All residents of these communities will be supplied with 30 l/c/d of subsidized water at a price of 10 NIS/m³ for a period of 90 days, regardless of the location of the community or the supply point. Additionally, the 33 schools operating in the targeted areas will be allocated five litres per day per pupil, and the two clinics with receive 10 l/c/d free of charge.
The distribution will based on coupon system sold by community representatives in coordination with the Joint Service Councils of the targeted areas. A PWA database for coupon management will facilitate implementation and monitoring, and ensure efficiency and equity. Beneficiaries will be directly involved in the process to enhance accountability. The project aims to start in August and will cost approximately USD $500,000.
From the beginning of June 2016, the Israeli water company Mekorot, which is the largest supplier of piped water in the West Bank, reduced the quantity of water pumped to 14 Palestinian villages in the Nablus, Qalqilia, Salfit, and Jenin governorates. According to the Palestinian Water Authority and local Palestinian sources, the reduction ranged from between 50 and 70 per cent. This has forced over 150,000 people living in the affected villages to increase reliance on expensive tankered water to meet their domestic and livelihood needs. A spokesperson for the Israeli Ministry of Defense told the Israeli media that, “as a result of increased water consumption in the summer, the flow must be managed and regulated to enable the highest possible supply to all the population. Given this problem, the head of the Civil Administration has approved an emergency regulation to operate the Ariel 1 drill rig to increase the amount of water to residents of northern Samaria”. According to the Israel Water Authority, the water shortage in the northern West Bank has also affected Israeli settlements.
On 9 July 2004, the International Court of Justice (ICJ) issued an advisory opinion on the Legal Consequences of the Construction of a Wall in the Occupied Palestinian Territory. The ICJ recognized that while Israel “has to face numerous indiscriminate and deadly acts of violence against its civilian population” and that it “has the right, and indeed the duty, to respond in order to protect the life of its citizens … the measures taken are bound nonetheless to remain in conformity with applicable international law.”

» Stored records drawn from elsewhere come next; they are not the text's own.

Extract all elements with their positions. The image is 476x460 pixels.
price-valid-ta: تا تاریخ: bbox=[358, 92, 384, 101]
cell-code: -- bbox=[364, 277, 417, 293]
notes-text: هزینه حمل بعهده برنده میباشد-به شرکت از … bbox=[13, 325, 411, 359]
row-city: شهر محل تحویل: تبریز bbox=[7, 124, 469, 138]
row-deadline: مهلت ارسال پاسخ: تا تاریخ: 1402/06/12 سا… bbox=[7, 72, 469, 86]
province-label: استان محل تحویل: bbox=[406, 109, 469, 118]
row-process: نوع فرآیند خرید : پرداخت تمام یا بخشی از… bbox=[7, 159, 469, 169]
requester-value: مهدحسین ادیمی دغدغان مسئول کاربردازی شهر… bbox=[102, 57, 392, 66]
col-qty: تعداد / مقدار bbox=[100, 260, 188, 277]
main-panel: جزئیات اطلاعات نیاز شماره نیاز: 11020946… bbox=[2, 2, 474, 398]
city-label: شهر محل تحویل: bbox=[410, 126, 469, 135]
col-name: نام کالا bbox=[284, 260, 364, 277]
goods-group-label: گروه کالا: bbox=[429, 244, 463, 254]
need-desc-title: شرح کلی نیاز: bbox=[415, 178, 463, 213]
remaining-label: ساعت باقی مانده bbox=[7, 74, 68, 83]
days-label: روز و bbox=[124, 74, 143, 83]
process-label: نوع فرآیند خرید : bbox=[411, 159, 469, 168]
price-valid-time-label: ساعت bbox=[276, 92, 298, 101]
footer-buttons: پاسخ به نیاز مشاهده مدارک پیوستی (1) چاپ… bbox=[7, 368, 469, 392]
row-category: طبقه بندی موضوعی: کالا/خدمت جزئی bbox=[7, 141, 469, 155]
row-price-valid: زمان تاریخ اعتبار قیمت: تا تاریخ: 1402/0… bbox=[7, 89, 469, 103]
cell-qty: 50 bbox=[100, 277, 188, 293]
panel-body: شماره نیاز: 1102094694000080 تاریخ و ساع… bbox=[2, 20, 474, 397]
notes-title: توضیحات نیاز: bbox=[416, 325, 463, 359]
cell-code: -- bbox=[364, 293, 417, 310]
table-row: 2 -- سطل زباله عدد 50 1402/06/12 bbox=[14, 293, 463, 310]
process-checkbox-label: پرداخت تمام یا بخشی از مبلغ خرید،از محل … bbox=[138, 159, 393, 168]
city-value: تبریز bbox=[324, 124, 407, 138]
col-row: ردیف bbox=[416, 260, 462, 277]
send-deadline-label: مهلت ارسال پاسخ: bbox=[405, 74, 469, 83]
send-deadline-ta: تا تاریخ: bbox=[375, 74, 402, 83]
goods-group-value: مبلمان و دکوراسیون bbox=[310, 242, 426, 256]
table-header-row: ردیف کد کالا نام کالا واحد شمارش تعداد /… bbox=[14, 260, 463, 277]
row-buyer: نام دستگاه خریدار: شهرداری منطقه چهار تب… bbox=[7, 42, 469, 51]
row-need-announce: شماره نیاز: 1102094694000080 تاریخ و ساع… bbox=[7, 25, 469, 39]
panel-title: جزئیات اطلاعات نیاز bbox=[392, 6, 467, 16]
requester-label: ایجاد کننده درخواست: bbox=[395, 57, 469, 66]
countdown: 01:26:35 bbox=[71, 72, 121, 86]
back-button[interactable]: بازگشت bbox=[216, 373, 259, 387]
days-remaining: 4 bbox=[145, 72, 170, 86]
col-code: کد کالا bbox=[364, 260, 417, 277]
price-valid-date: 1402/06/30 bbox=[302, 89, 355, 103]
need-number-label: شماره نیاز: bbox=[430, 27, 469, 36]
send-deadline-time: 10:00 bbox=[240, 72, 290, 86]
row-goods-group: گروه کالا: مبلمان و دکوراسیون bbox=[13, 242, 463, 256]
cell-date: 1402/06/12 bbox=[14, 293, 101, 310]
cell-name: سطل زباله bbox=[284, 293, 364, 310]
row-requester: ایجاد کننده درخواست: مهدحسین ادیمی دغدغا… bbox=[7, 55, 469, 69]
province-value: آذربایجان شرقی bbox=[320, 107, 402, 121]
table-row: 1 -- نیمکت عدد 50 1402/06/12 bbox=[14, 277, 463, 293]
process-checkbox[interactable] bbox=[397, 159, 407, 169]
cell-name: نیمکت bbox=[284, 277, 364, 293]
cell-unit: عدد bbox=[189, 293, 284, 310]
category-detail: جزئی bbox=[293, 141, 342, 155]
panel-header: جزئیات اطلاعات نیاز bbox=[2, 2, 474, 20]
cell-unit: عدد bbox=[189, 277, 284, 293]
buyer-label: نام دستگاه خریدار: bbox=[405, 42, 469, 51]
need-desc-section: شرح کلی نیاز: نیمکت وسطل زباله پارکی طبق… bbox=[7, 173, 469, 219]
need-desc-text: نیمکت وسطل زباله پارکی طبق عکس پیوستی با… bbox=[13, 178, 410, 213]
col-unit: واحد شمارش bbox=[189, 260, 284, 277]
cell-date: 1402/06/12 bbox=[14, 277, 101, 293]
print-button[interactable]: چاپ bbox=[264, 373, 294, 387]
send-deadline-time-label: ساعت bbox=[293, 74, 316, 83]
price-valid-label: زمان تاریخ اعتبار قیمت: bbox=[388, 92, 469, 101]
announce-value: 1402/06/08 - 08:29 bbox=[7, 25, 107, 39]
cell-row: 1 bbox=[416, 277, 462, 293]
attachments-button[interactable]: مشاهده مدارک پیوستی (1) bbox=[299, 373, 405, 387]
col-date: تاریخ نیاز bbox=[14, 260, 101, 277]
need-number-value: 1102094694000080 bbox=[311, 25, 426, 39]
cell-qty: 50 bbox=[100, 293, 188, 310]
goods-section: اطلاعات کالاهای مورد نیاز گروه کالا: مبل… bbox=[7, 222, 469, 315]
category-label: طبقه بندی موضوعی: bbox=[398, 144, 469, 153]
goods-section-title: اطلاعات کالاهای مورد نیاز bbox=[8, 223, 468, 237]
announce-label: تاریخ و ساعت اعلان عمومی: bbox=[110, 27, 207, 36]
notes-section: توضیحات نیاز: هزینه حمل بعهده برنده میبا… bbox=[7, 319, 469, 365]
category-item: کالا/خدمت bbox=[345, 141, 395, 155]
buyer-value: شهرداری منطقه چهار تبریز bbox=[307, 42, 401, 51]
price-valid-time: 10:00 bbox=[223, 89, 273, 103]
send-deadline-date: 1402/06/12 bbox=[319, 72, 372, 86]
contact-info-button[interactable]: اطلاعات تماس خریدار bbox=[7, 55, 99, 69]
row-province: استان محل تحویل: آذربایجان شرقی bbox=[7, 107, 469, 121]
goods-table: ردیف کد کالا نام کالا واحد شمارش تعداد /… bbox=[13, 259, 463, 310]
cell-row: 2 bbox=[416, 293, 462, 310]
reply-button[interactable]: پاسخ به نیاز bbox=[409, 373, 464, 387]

The ICJ stated that the sections of the Barrier route which ran inside the West Bank, including East Jerusalem, violated Israel’s obligations under international law. The ICJ called on Israel to cease construction of the Barrier “including in and around East Jerusalem”; dismantle the sections already completed; and “repeal or render ineffective forthwith all legislative and regulatory acts relating thereto”. The ICJ also called on Israel to “make reparations” for the “requisition and destruction of homes, businesses and agricultural holdings” and “to return the land, orchards, olive groves and other immovable property seized”. The Court also obligated member states not to recognize the illegal situation created by the Barrier and to ensure Israel’s compliance with international law. Although this is a non-binding advisory legal opinion, on 20 July 2004 the General Assembly overwhelmingly approved Resolution ES-10/15 calling for Israel to comply with the ICJ opinion.
 See Report of the Secretary-General on “Israeli settlements in the Occupied Palestinian Territory, including East Jerusalem, and in the Occupied Syrian Golan”, A/HRC/31/43, 20 January 2016, para. 69. See also OCHA, “Under Threat: Demolition Orders in Area C of the West Bank”, September 2015.
 The affected villages are: Huwara, Deir Al Hatab, Salem, Azmout, Jit, Sarra, Kafr Qaddum, Al-Funduq, Jinsafut, Qarawat Bani Hassan, Biddya, Fandaqumiya, Asa’sa and Silat ad-Dhahr.
 Amira Hass, “Israel Admits Cutting West Bank Water Supply, but Blames Palestinian Authority”, Ha’aretz, 21 June 2016.